Unfortunately, some view other people negatively if they don’t share their religious views. And although it’s illegal under the Federal Fair Housing Act for a home seller to discriminate based on religion—or on race, color, national origin, sex, family status or disability—a claim based on what’s in an offer letter can be difficult to prove in court. Consequently, homebuyers also shouldn’t reveal their religion in an offer letter.

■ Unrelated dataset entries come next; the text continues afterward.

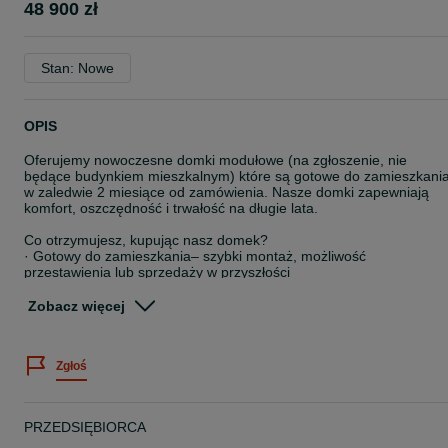
48 900 zł
Stan: Nowe
OPIS
Oferujemy nowoczesne domki modułowe (na zgłoszenie, nie
będące budynkiem mieszkalnym) które są gotowe do zamieszkani
w zaledwie 2 miesiące od zamówienia. Nasze domki zapewniają
komfort, oszczędność i trwałość na długie lata.
Co otrzymujesz, kupując nasz domek?
· Gotowy do zamieszkania– szybki montaż, możliwość
przestawienia lub sprzedaży w przyszłości
· Nowoczesną izolację – pianka poliuretanowa 100 mm, która
zapewnia wysoką efektywność cieplną, zmniejszając koszty
Zobacz więcej
ogrzewania
· Kompletne instalacje – wodna, kanalizacyjna, elektryczna oraz
wentylacyjna
Zgłoś
· Wykończoną łazienkę – wyposażoną w prysznic, umywalkę, WC
oraz bojler
· Ogrzewanie konwektorowe – gwarantujące komfortowe ciepło
przez cały rok
PRZEDSIĘBIORCA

2. We’re not nuts about your shag carpet, but we’ll just tear it out

Never insult any sellers or their taste. Discussing any type of change you’d like to make to the house could be offensive. Put yourself in the seller’s shoes. Would you want a buyer criticizing your taste in home decor? No way! For example, don’t go on and on about a huge remodel you would do when after you own the house. This can be a slap in the face to the sellers, who might already have spent a considerable amount of money in the past five years renovating the property. Flattery can go a long way, so tell the sellers how great their taste in color is, how much you’d love to have their lifestyle or what an incredible art collection they have.

3. We would do anything to get this house

Don’t tip your hand too much by hinting that you’re desperate to buy the home. Doing so can only hurt your negotiating power if the seller comes back with a counteroffer.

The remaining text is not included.